WHAT YOU ARE ASKED TO DO
Go through the records that follow and tally the lines with "Plazma" in them; answer with the number alone.

-- EXERCISE DATA follows --

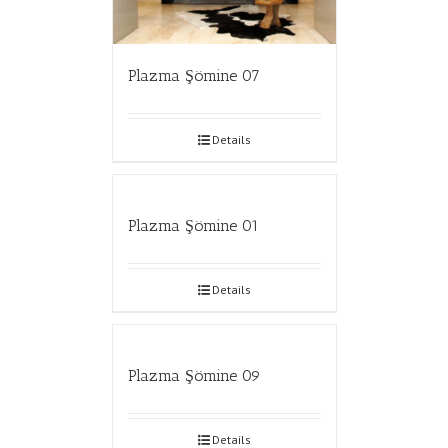
Plazma Şömine 07
Details
Plazma Şömine 01
Details
Plazma Şömine 09
Details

-- EXERCISE DATA concluded --

SOLUTION FOR THIS PROBLEM
3